*Data excerpts*.
<<<<
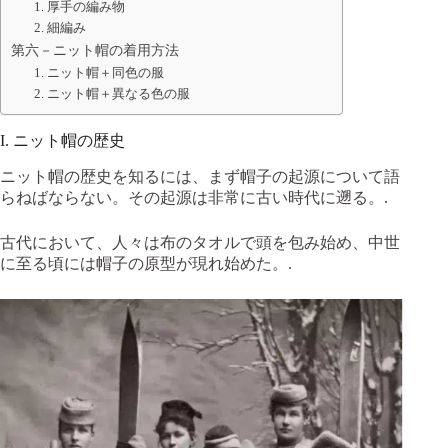
1. 厚手の編み物
2. 細編み
第六－ニット帽の着用方法
1. ニット帽＋同色の服
2. ニット帽＋異なる色の服
I. ニット帽の歴史
ニット帽の歴史を知るには、まず帽子の起源について語
らねばならない。その起源は非常に古い時代に遡る。.
古代において、人々は布のタオルで頭を包み始め、中世
に至る頃には帽子の原型が現れ始めた。.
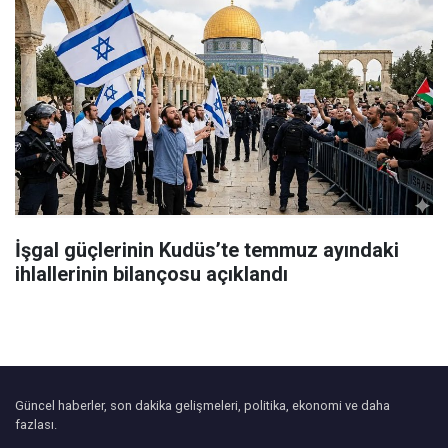
İşgal güçlerinin Kudüs’te temmuz ayındaki
ihlallerinin bilançosu açıklandı
Güncel haberler, son dakika gelişmeleri, politika, ekonomi ve daha
fazlası.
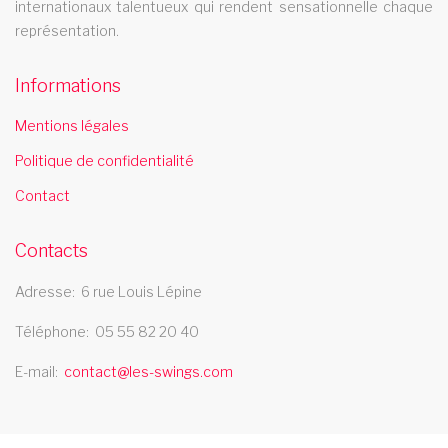
germain en laye
internationaux talentueux qui rendent sensationnelle chaque
cabaret havre
représentation.
Le cabaret Les Swings se deplace dans la ville de le havre
Informations
cabaret 43
Mentions légales
Le cabaret Les Swings se deplace dans le departement 43
Politique de confidentialité
french cancan bretagne
Contact
Decouvrez le spectaculaire french cancan de la troupe de
cabaret Les Swings dans votre region bretagne
Contacts
spectacle lorraine
Adresse
6 rue Louis Lépine
Le spectacle Les Swings se dÃ©place dans la rÃ©gion lorraine
spectacle music hall corse
Téléphone
05 55 82 20 40
E-mail
contact@les-swings.com
Le spectacle music hall Les Swings se deplace dans la region
corse
cabaret tarbes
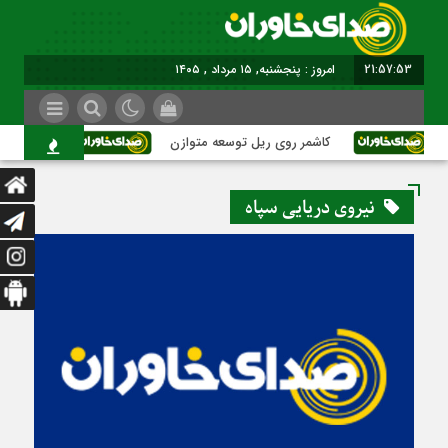
21:57:54
برابر با : Thursday - 6 August
کاشمر روی ریل توسعه متوازن
کاشمر؛ عبور از
نیروی دریایی سپاه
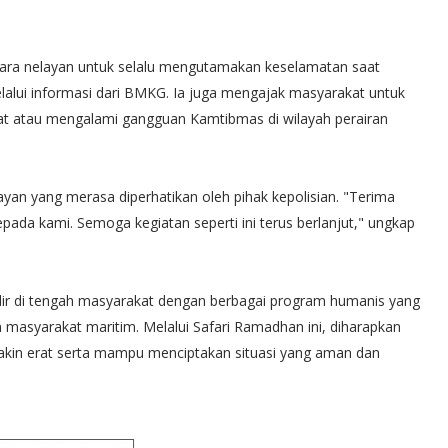
para nelayan untuk selalu mengutamakan keselamatan saat
lui informasi dari BMKG. Ia juga mengajak masyarakat untuk
hat atau mengalami gangguan Kamtibmas di wilayah perairan
yan yang merasa diperhatikan oleh pihak kepolisian. "Terima
epada kami. Semoga kegiatan seperti ini terus berlanjut," ungkap
dir di tengah masyarakat dengan berbagai program humanis yang
masyarakat maritim. Melalui Safari Ramadhan ini, diharapkan
akin erat serta mampu menciptakan situasi yang aman dan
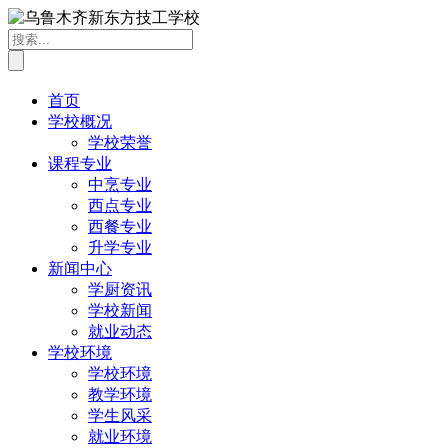
首页
学校概况
学校荣誉
课程专业
中烹专业
西点专业
西餐专业
升学专业
新闻中心
学厨资讯
学校新闻
就业动态
学校环境
学校环境
教学环境
学生风采
就业环境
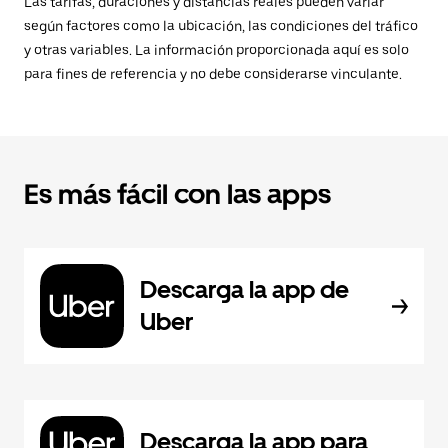
Las tarifas, duraciones y distancias reales pueden variar
según factores como la ubicación, las condiciones del tráfico
y otras variables. La información proporcionada aquí es solo
para fines de referencia y no debe considerarse vinculante.
Es más fácil con las apps
Descarga la app de
Uber
Descarga la app para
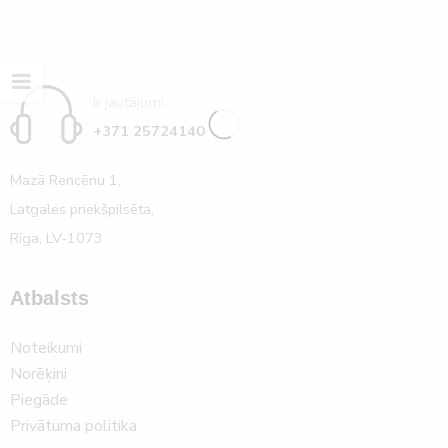
Ir jautājumi
+371 25724140
Mazā Rencēnu 1,
Latgales priekšpilsēta,
Rīga, LV-1073
Atbalsts
Noteikumi
Norēķini
Piegāde
Privātuma politika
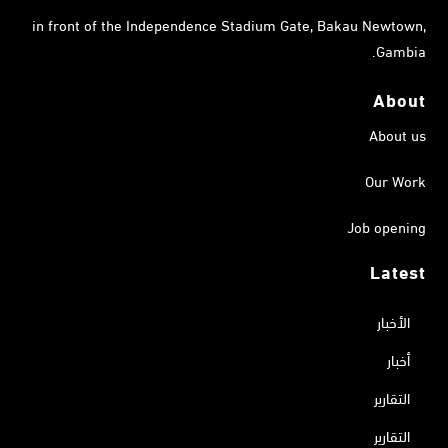
in front of the Independence Stadium Gate, Bakau Newtown,
Gambia.
About
About us
Our Work
Job opening
Latest
الأخبار
أخبار
التقارير
التقارير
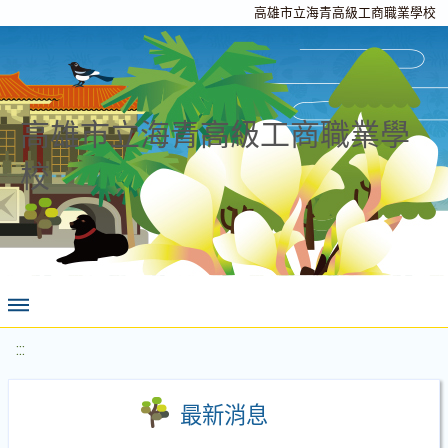
高雄市立海青高級工商職業學校
高雄市立海青高級工商職業學
校
:::
最新消息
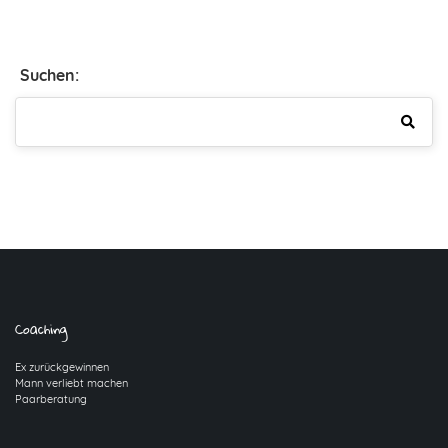
Suchen:
Coaching
Ex zurückgewinnen
Mann verliebt machen
Paarberatung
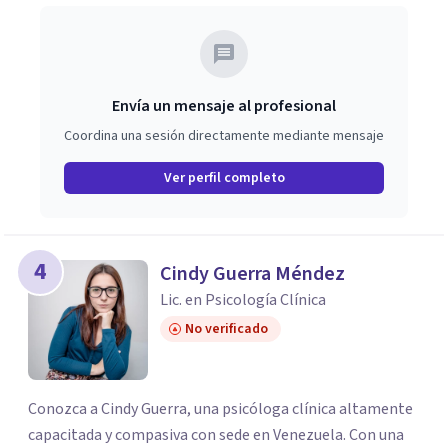
Envía un mensaje al profesional
Coordina una sesión directamente mediante mensaje
Ver perfil completo
4
Cindy Guerra Méndez
Lic. en Psicología Clínica
No verificado
Conozca a Cindy Guerra, una psicóloga clínica altamente
capacitada y compasiva con sede en Venezuela. Con una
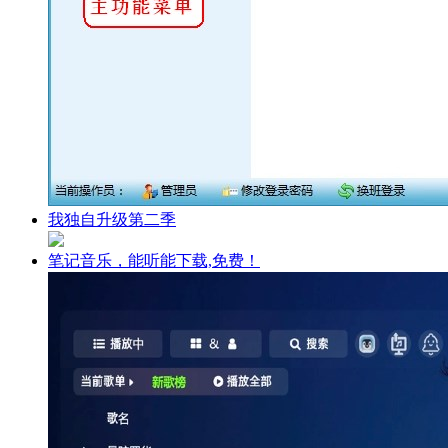
我独自升级第二季
笔记音乐，能听能下载,免费！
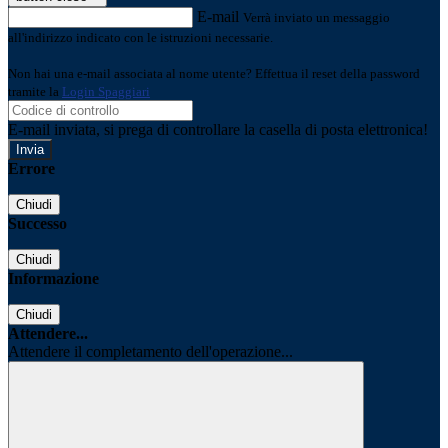
E-mail
Verrà inviato un messaggio
all'indirizzo indicato con le istruzioni necessarie.
Non hai una e-mail associata al nome utente? Effettua il reset della password
tramite la
Login Spaggiari
E-mail inviata, si prega di controllare la casella di posta elettronica!
Errore
Chiudi
Successo
Chiudi
Informazione
Chiudi
Attendere...
Attendere il completamento dell'operazione...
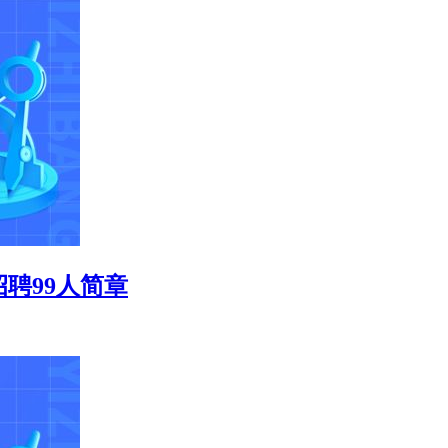
招聘99人简章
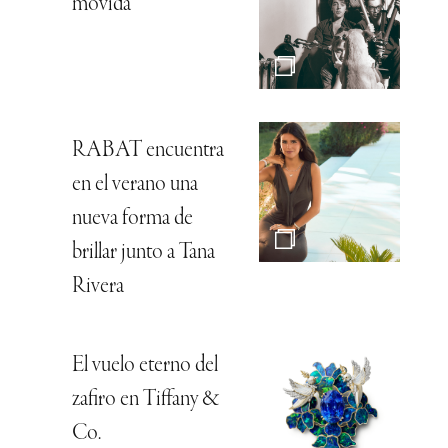
movida
RABAT encuentra
en el verano una
nueva forma de
brillar junto a Tana
Rivera
El vuelo eterno del
zafiro en Tiffany &
Co.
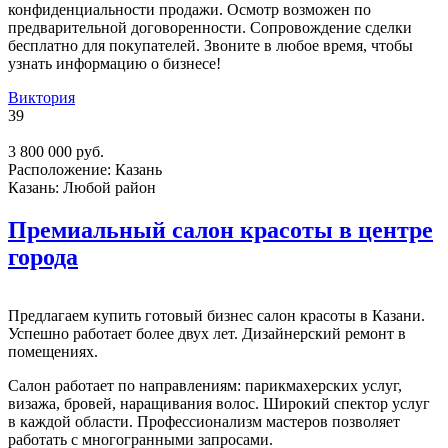
конфиденциальности продажи. Осмотр возможен по
предварительной договоренности. Сопровождение сделки
бесплатно для покупателей. Звоните в любое время, чтобы
узнать информацию о бизнесе!
Виктория
39
3 800 000 руб.
Расположение:
Казань
Казань:
Любой район
Премиальный салон красоты в центре
города
Предлагаем купить готовый бизнес салон красоты в Казани.
Успешно работает более двух лет. Дизайнерский ремонт в
помещениях.
Салон работает по направлениям: парикмахерских услуг,
визажа, бровей, наращивания волос. Широкий спектор услуг
в каждой области. Профессионализм мастеров позволяет
работать с многогранными запросами.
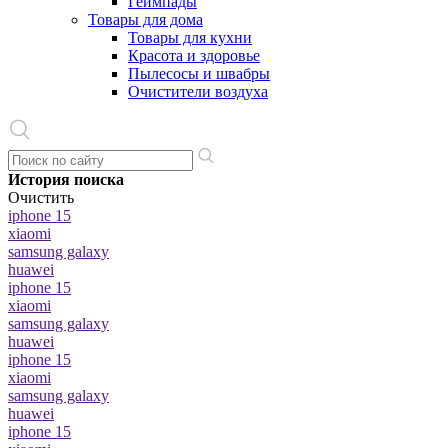
Геймпады
Товары для дома
Товары для кухни
Красота и здоровье
Пылесосы и швабры
Очистители воздуха
История поиска
Очистить
iphone 15
xiaomi
samsung galaxy
huawei
iphone 15
xiaomi
samsung galaxy
huawei
iphone 15
xiaomi
samsung galaxy
huawei
iphone 15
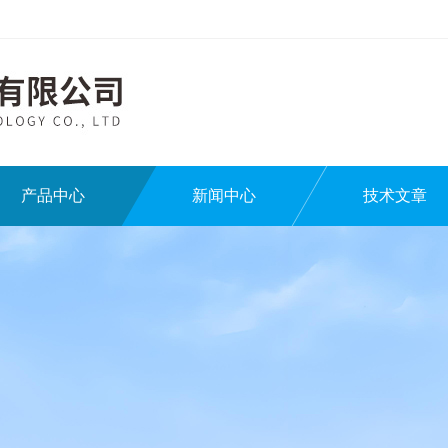
产品中心
新闻中心
技术文章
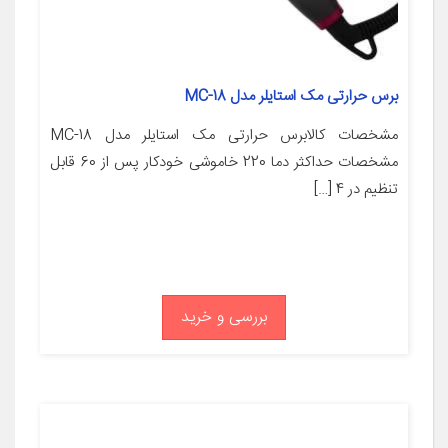
برس حرارتی مک استایلر مدل MC-18
مشخصات کالابرس حرارتی مک استایلر مدل MC-18
مشخصات حداکثر دما 220 خاموشی خودکار پس از 60 قابل
تنظیم در 4 […]
بررسی و خرید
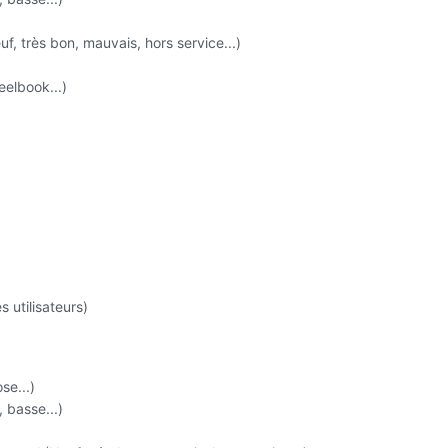
uf, très bon, mauvais, hors service...)
eelbook...)
s utilisateurs)
se...)
 basse...)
>>>>
*What you need to do*.
Each line above should be returned exactly as written, apart from any pictures.

*Answer to this task*.
1. 厚手の編み物
2. 細編み
第六－ニット帽の着用方法
1. ニット帽＋同色の服
2. ニット帽＋異なる色の服
I. ニット帽の歴史
ニット帽の歴史を知るには、まず帽子の起源について語
らねばならない。その起源は非常に古い時代に遡る。.
古代において、人々は布のタオルで頭を包み始め、中世
に至る頃には帽子の原型が現れ始めた。.
İşgal güçlerinin Kudüs’te temmuz ayındaki
ihlallerinin bilançosu açıklandı
Güncel haberler, son dakika gelişmeleri, politika, ekonomi ve daha
fazlası.
germain en laye
internationaux talentueux qui rendent sensationnelle chaque
cabaret havre
représentation.
Le cabaret Les Swings se deplace dans la ville de le havre
Informations
cabaret 43
Mentions légales
Le cabaret Les Swings se deplace dans le departement 43
Politique de confidentialité
french cancan bretagne
Contact
Decouvrez le spectaculaire french cancan de la troupe de
cabaret Les Swings dans votre region bretagne
Contacts
spectacle lorraine
Adresse
6 rue Louis Lépine
Le spectacle Les Swings se dÃ©place dans la rÃ©gion lorraine
spectacle music hall corse
Téléphone
05 55 82 20 40
E-mail
contact@les-swings.com
Le spectacle music hall Les Swings se deplace dans la region
corse
cabaret tarbes
21:57:54
برابر با : Thursday - 6 August
کاشمر روی ریل توسعه متوازن
کاشمر؛ عبور از
نیروی دریایی سپاه
para nelayan untuk selalu mengutamakan keselamatan saat
lui informasi dari BMKG. Ia juga mengajak masyarakat untuk
hat atau mengalami gangguan Kamtibmas di wilayah perairan
yan yang merasa diperhatikan oleh pihak kepolisian. "Terima
epada kami. Semoga kegiatan seperti ini terus berlanjut," ungkap
dir di tengah masyarakat dengan berbagai program humanis yang
masyarakat maritim. Melalui Safari Ramadhan ini, diharapkan
akin erat serta mampu menciptakan situasi yang aman dan
首页
学校概况
学校荣誉
课程专业
中烹专业
西点专业
西餐专业
升学专业
新闻中心
学厨资讯
学校新闻
就业动态
学校环境
学校环境
教学环境
学生风采
就业环境
Las tarifas, duraciones y distancias reales pueden variar
según factores como la ubicación, las condiciones del tráfico
y otras variables. La información proporcionada aquí es solo
para fines de referencia y no debe considerarse vinculante.
Es más fácil con las apps
Descarga la app de
Uber
Descarga la app para
Ir jautājumi
+371 25724140
Mazā Rencēnu 1,
Latgales priekšpilsēta,
Rīga, LV-1073
Atbalsts
Noteikumi
Norēķini
Piegāde
Privātuma politika
in front of the Independence Stadium Gate, Bakau Newtown,
Gambia.
About
About us
Our Work
Job opening
Latest
الأخبار
أخبار
التقارير
التقارير
高雄市立海青高級工商職業學校
高雄市立海青高級工商職業學
校
:::
最新消息
Suchen:
Coaching
Ex zurückgewinnen
Mann verliebt machen
Paarberatung
Envía un mensaje al profesional
Coordina una sesión directamente mediante mensaje
Ver perfil completo
4
Cindy Guerra Méndez
Lic. en Psicología Clínica
No verificado
Conozca a Cindy Guerra, una psicóloga clínica altamente
capacitada y compasiva con sede en Venezuela. Con una
我独自升级第二季
笔记音乐，能听能下载,免费！
E-mail
Verrà inviato un messaggio
all'indirizzo indicato con le istruzioni necessarie.
Non hai una e-mail associata al nome utente? Effettua il reset della password
tramite la
Login Spaggiari
E-mail inviata, si prega di controllare la casella di posta elettronica!
Errore
Chiudi
Successo
Chiudi
Informazione
Chiudi
Attendere...
Attendere il completamento dell'operazione...
招聘99人简章
movida
RABAT encuentra
en el verano una
nueva forma de
brillar junto a Tana
Rivera
El vuelo eterno del
zafiro en Tiffany &
Co.
конфиденциальности продажи. Осмотр возможен по
предварительной договоренности. Сопровождение сделки
бесплатно для покупателей. Звоните в любое время, чтобы
узнать информацию о бизнесе!
Виктория
39
3 800 000 руб.
Расположение:
Казань
Казань:
Любой район
Премиальный салон красоты в центре
города
Предлагаем купить готовый бизнес салон красоты в Казани.
Успешно работает более двух лет. Дизайнерский ремонт в
помещениях.
Салон работает по направлениям: парикмахерских услуг,
визажа, бровей, наращивания волос. Широкий спектор услуг
в каждой области. Профессионализм мастеров позволяет
работать с многогранными запросами.
Геймпады
Товары для дома
Товары для кухни
Красота и здоровье
Пылесосы и швабры
Очистители воздуха
История поиска
Очистить
iphone 15
xiaomi
samsung galaxy
huawei
iphone 15
xiaomi
samsung galaxy
huawei
iphone 15
xiaomi
samsung galaxy
huawei
iphone 15
产品中心
新闻中心
技术文章
برس حرارتی مک استایلر مدل MC-18
مشخصات کالابرس حرارتی مک استایلر مدل MC-18
مشخصات حداکثر دما 220 خاموشی خودکار پس از 60 قابل
تنظیم در 4 […]
بررسی و خرید
uf, très bon, mauvais, hors service...)
eelbook...)
s utilisateurs)
se...)
 basse...)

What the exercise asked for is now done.